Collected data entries
/---
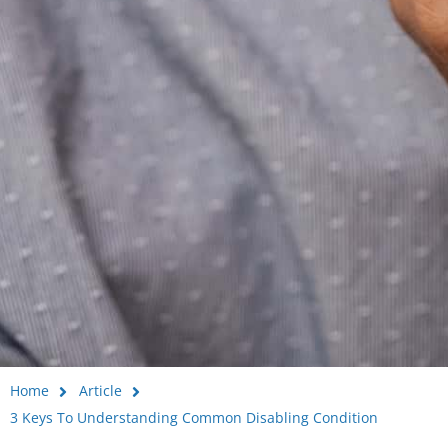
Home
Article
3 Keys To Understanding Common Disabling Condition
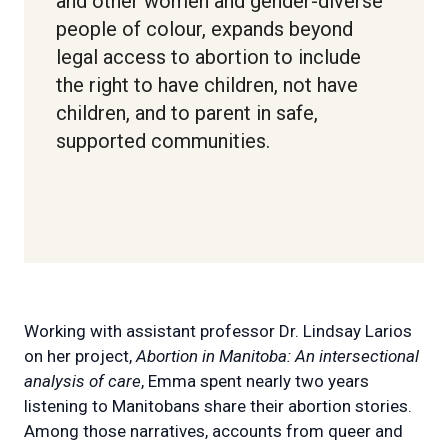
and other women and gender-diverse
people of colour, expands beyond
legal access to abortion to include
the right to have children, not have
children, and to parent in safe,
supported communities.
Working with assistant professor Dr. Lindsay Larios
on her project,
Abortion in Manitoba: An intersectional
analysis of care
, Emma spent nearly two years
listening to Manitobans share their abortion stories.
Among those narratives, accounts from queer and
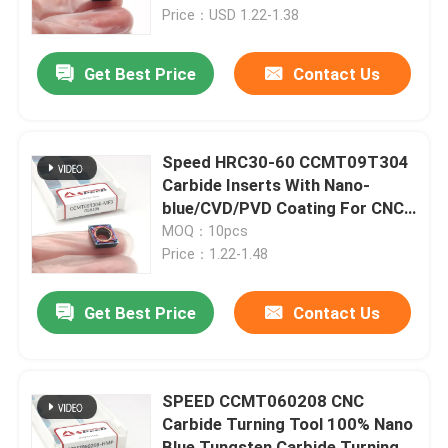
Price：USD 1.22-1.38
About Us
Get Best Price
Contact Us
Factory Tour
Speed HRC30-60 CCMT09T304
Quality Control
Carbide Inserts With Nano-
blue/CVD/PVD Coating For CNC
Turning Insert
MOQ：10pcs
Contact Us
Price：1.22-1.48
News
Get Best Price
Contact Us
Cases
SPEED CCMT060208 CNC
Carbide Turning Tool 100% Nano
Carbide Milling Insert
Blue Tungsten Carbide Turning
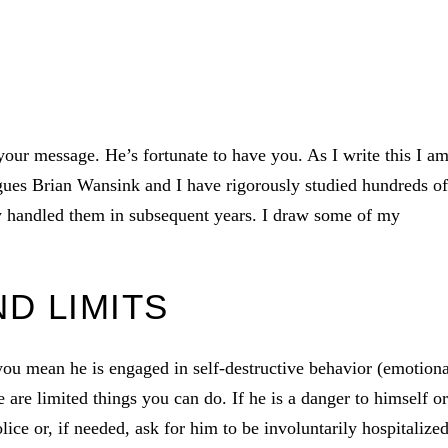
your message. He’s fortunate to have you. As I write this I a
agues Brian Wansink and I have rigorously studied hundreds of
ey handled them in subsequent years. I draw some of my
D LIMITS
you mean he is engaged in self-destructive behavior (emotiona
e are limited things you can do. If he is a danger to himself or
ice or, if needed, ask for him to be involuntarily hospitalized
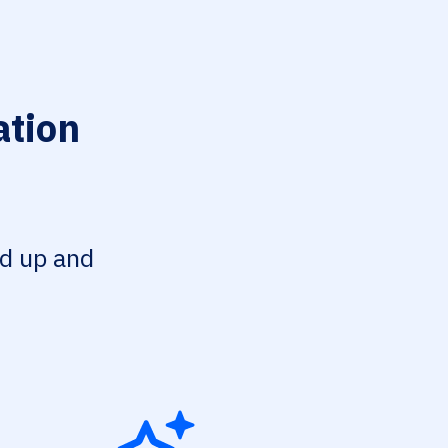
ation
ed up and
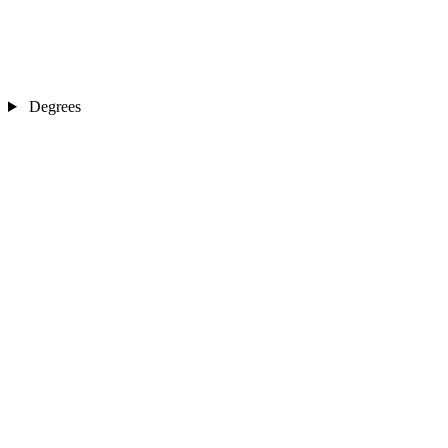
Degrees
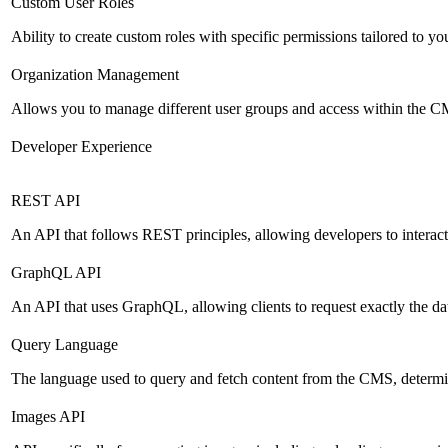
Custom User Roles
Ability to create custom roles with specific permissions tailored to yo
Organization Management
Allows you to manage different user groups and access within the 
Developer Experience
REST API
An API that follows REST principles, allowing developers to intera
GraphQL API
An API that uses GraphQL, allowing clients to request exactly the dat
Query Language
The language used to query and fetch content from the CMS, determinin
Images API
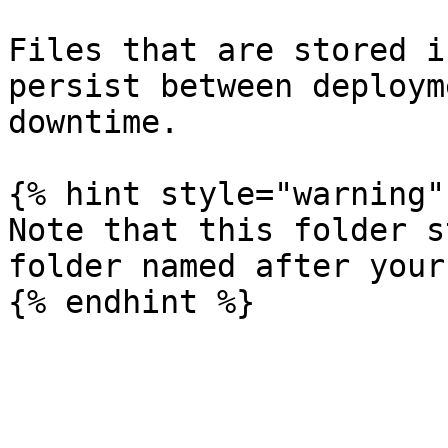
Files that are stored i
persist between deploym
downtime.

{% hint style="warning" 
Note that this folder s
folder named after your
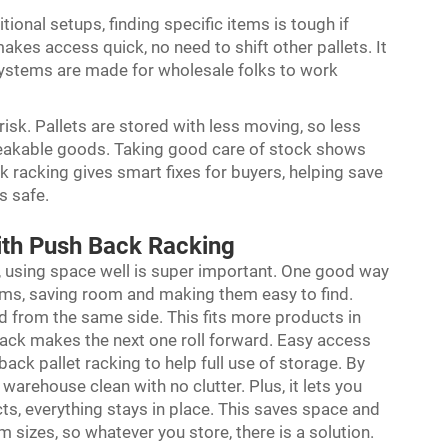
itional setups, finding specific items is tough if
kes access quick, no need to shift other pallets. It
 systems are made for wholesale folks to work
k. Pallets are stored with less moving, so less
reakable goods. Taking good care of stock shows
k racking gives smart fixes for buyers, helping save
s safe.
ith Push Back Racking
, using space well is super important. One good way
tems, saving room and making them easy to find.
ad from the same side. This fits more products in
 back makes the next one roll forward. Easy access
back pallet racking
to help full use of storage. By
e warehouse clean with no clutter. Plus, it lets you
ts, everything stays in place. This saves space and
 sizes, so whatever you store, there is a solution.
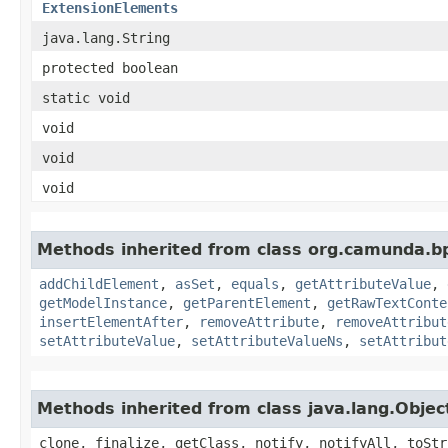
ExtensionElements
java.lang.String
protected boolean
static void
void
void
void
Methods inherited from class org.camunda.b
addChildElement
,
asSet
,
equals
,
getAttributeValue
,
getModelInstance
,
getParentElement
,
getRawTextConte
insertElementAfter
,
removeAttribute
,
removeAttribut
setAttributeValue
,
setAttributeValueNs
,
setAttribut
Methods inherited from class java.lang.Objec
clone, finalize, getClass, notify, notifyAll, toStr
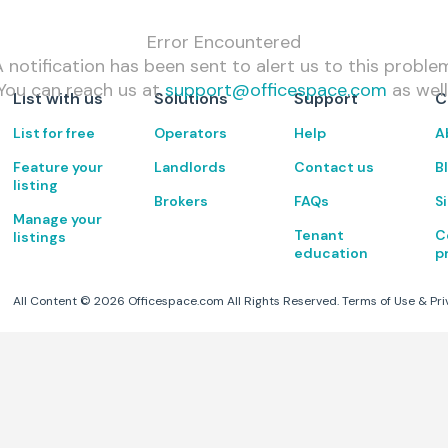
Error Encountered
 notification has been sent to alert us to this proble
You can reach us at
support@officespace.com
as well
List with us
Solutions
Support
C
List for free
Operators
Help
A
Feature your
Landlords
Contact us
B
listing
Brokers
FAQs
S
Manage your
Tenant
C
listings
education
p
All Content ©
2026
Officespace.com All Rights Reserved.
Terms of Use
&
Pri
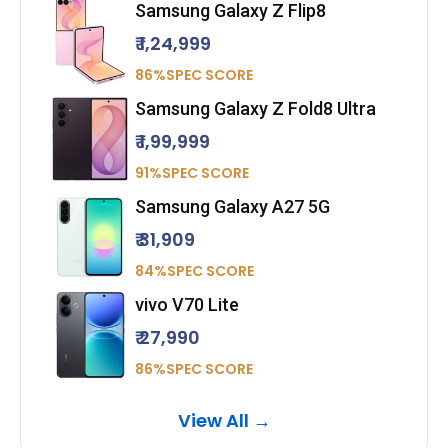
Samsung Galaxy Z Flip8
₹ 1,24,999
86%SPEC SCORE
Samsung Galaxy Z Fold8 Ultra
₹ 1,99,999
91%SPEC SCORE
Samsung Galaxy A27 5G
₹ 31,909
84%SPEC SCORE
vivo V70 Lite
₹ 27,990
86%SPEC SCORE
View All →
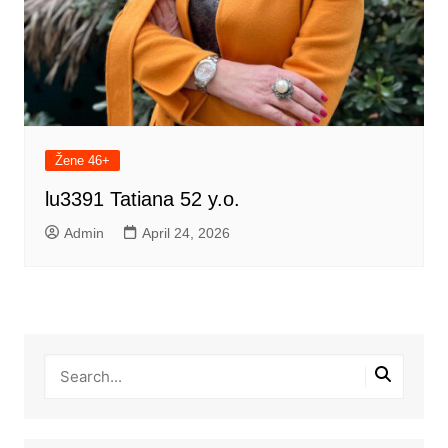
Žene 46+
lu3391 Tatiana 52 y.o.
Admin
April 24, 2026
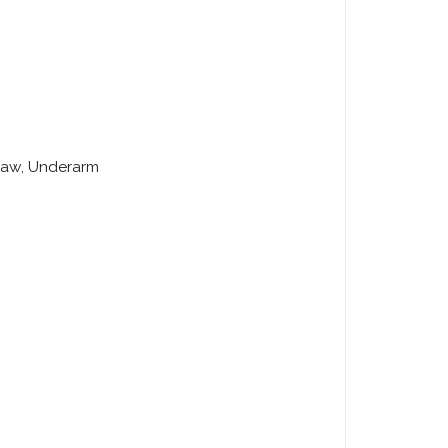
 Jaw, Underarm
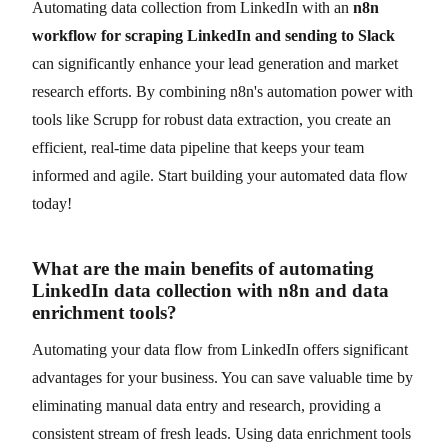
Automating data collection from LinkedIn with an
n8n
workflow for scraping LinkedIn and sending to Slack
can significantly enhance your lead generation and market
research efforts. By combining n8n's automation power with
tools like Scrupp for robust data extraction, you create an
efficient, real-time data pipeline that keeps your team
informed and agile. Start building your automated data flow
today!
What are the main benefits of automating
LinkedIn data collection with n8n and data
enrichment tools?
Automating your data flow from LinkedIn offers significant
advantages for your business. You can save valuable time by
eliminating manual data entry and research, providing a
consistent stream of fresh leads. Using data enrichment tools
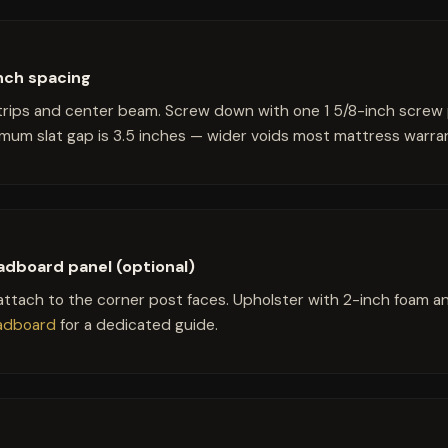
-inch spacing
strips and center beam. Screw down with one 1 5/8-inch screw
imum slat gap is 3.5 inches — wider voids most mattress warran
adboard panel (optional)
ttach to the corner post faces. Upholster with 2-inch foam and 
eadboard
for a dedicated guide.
\---
# Aim of the task
Please go through the data above and copy each line containing the word "Galaxy".

# Answer section
Samsung Galaxy Z Flip8
Samsung Galaxy Z Fold8 Ultra
Samsung Galaxy A27 5G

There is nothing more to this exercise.